INSIDE:  Access to Justice

INSIDE: Access to Justice

Often Access to Justice evokes discussions of how our legal community can better serve the legal needs of indigent individuals. Discussions of access often include statistics of how groups are underserved with some suggestions for improving access. The conversation often focuses on those who live at or below the poverty line and how to serve them. While access to justice is a significant issue for people struggling with poverty, this issue impacts middle-income earners too. The ability for a middle-income earner to fully fund their legal needs can be at the very least daunting, if not cost-prohibitive.

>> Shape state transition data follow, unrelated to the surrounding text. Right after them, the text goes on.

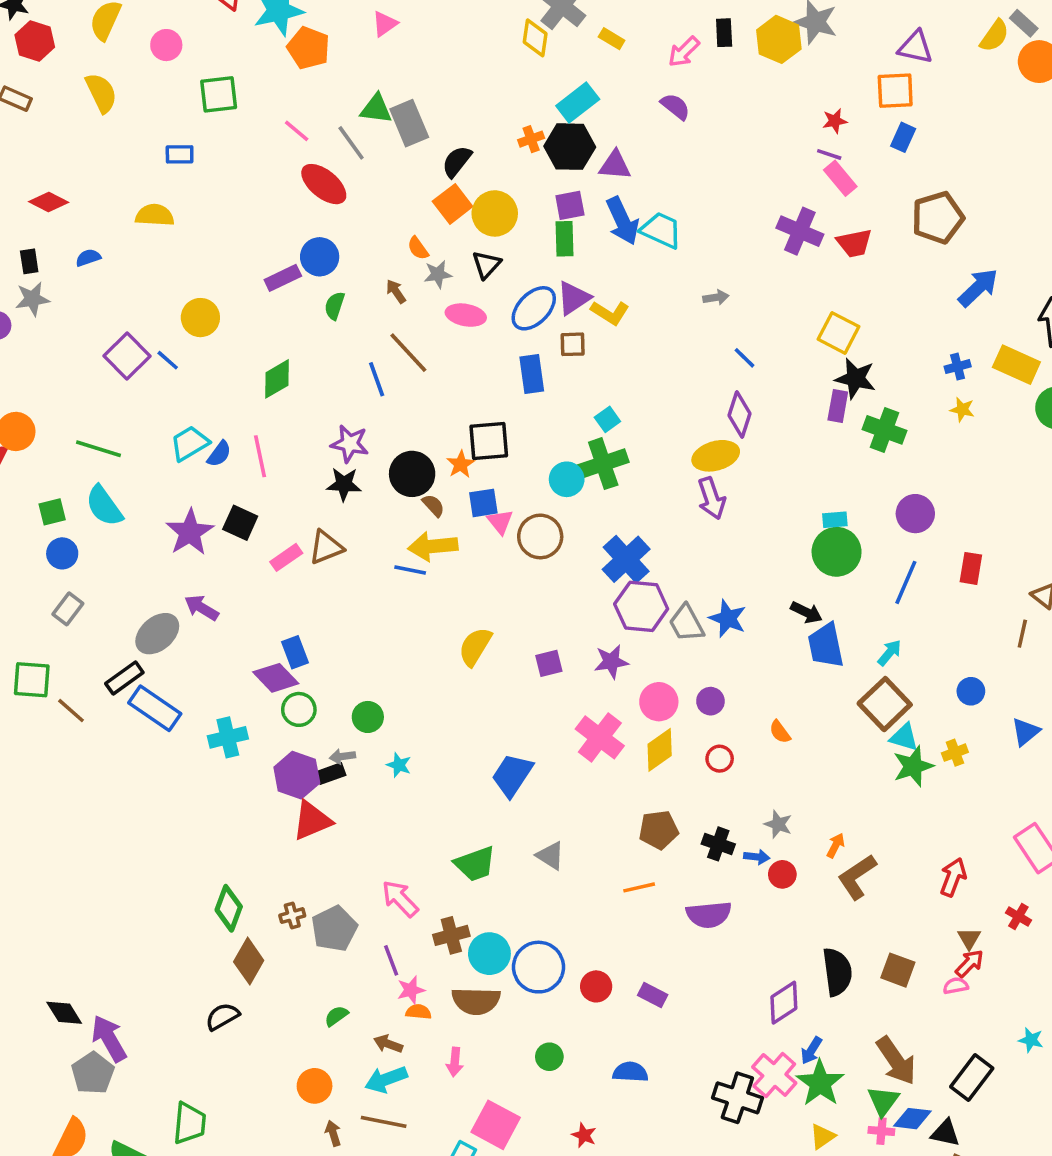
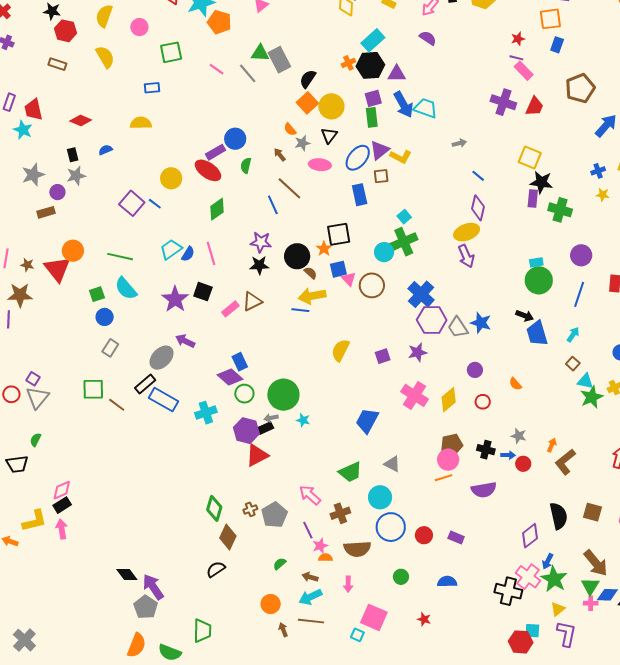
red ellipse: (324, 184) -> (208, 170), moved
red trapezoid: (854, 243) -> (535, 106), turned -50
pink circle: (659, 702) -> (448, 460), moved
brown square: (885, 704) -> (573, 364), size x0.5
green circle: (368, 717) -> (283, 395), size x1.8
cyan circle: (489, 954) -> (380, 497), moved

When tasked with curating this edition of Contra Costa Lawyer Magazine, my goal was to shift the conversation of Access to Justice to consider the needs of middle-income earners and offer readers practical solutions to this problem. Along with focusing on middle-income earners, this edition emphasizes creative solutions to providing access to justice, including considerations of technology and our court system.

The authors in this issue met the challenge of writing about access to justice and offered creative and, sometimes, real-life experiences in expanding access to justice. While each of the authors expressed empathy for the issue of access to justice, they also expressed concerns that writing about access to justice for middle-income earners is a complex subject. Yet each author ran with the broad topic and wrote unique and informative articles on the subject.

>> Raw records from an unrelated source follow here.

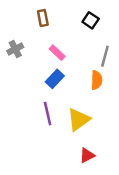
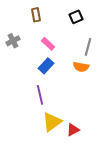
black square: (91, 20) -> (76, 17), turned 32
orange semicircle: (97, 80) -> (81, 67), turned 98
yellow triangle: (79, 120) -> (52, 122), moved

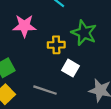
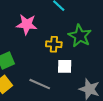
white square: (71, 68) -> (65, 66), turned -35

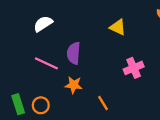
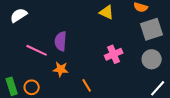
white semicircle: (43, 24) -> (19, 15), moved
yellow triangle: (118, 27) -> (107, 12), moved

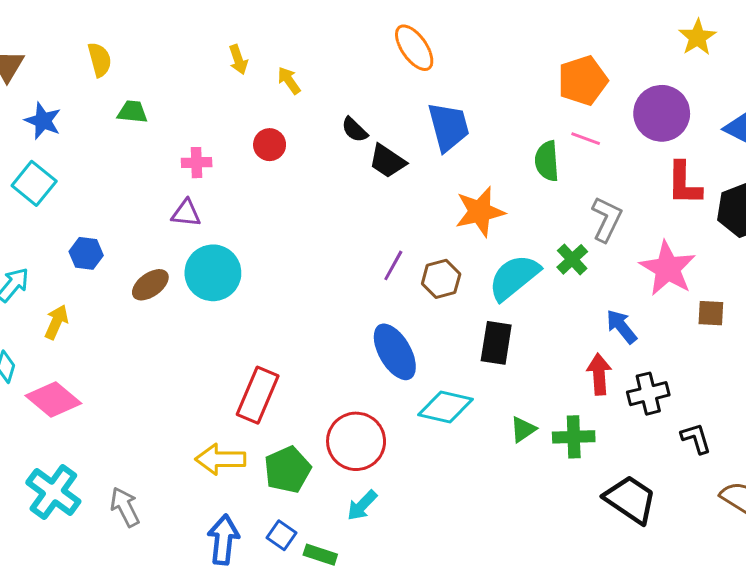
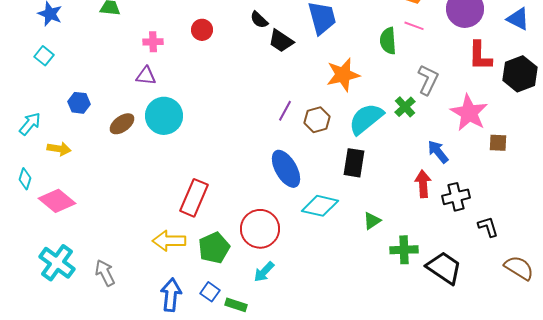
cyan square: (34, 183) -> (44, 56), size x0.7
yellow arrow: (56, 322) -> (59, 149), turned 75
green cross: (574, 437) -> (404, 250), moved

Indy Colbath interviewed Judge Danielle Douglas and Commissioner Christine Donovan, who discussed the challenges and positive impact of technology and Zoom hearings in family law court. Mika Domingo discusses cultural competency and serving people of color in estate planning. Christina Weed addresses the challenges of joint representation of married couples in business and tax controversies. Robert Jacobs explores low-cost alternative dispute resolution and mediation services within the greater bay area. Theresa Hurley provides an article on the CCCBA’s Lawyer Referral Service and how it meets middle-income earners’ needs. Finally, Andrew Gabriel discusses landlord-tenant issues that he has worked on as a member of the Lawyer Referral Service.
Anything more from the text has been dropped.